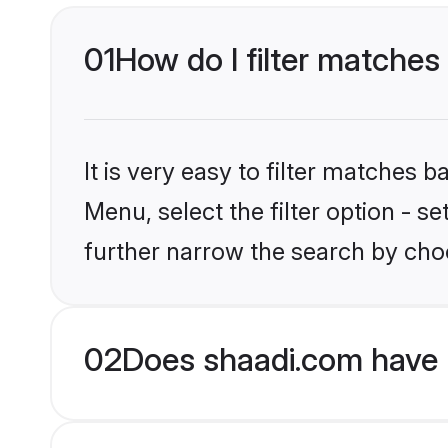
01
How do I filter matches 
It is very easy to filter matches 
Menu, select the filter option - 
further narrow the search by choo
02
Does shaadi.com have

:: Exercise instructions ::
Lines from the records above that hold "filter" are the ones to list.

:: Written answer ::
How do I filter matches 
It is very easy to filter matches 
Menu, select the filter option - 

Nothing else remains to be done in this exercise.